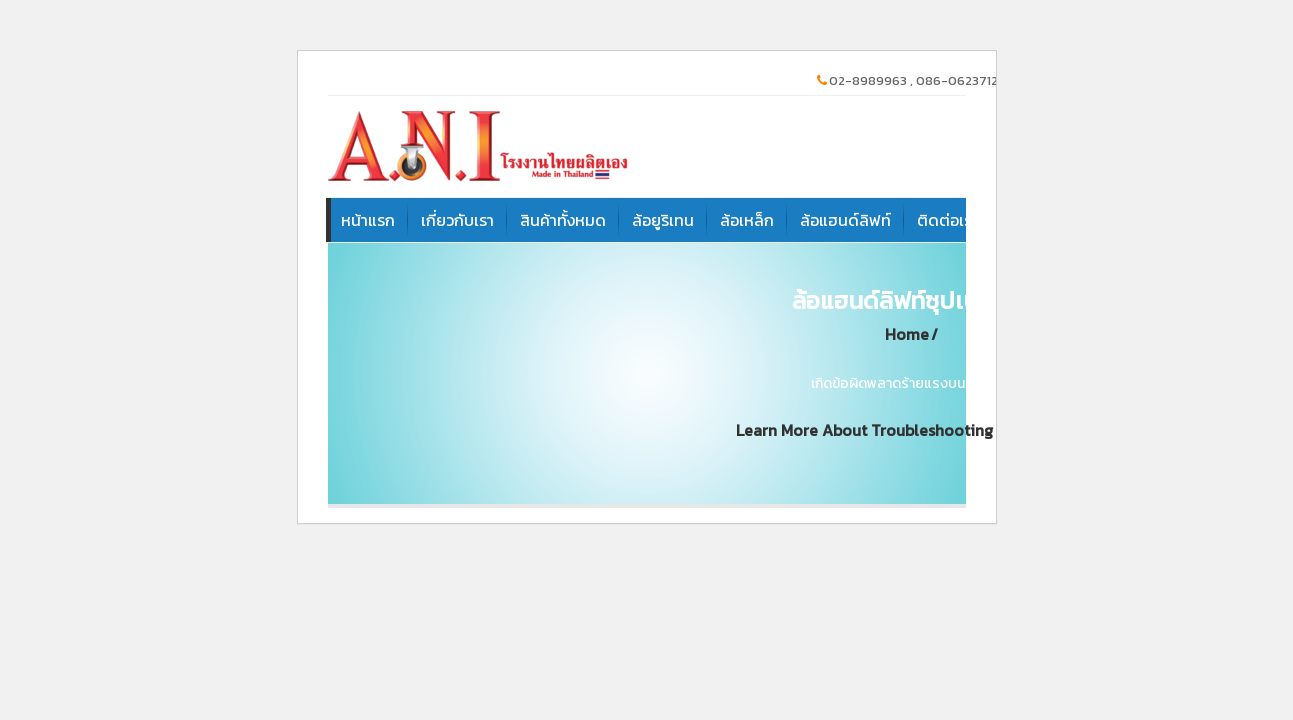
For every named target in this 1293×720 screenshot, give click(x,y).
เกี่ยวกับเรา (457, 220)
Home (907, 334)
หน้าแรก (368, 220)
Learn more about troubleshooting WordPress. (907, 430)
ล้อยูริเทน (663, 220)
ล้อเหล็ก (747, 220)
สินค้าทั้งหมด (563, 220)
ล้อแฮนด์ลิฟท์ (845, 220)
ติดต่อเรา (948, 220)
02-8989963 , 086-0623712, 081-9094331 (949, 80)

══════

The problem:
When you transcribe the entries, reproduce each line exactly and skip any picture.

Task result:
For every named target in this 1293×720 screenshot, give click(x,y).
เกี่ยวกับเรา (457, 220)
Home (907, 334)
หน้าแรก (368, 220)
Learn more about troubleshooting WordPress. (907, 430)
ล้อยูริเทน (663, 220)
ล้อเหล็ก (747, 220)
สินค้าทั้งหมด (563, 220)
ล้อแฮนด์ลิฟท์ (845, 220)
ติดต่อเรา (948, 220)
02-8989963 , 086-0623712, 081-9094331 (949, 80)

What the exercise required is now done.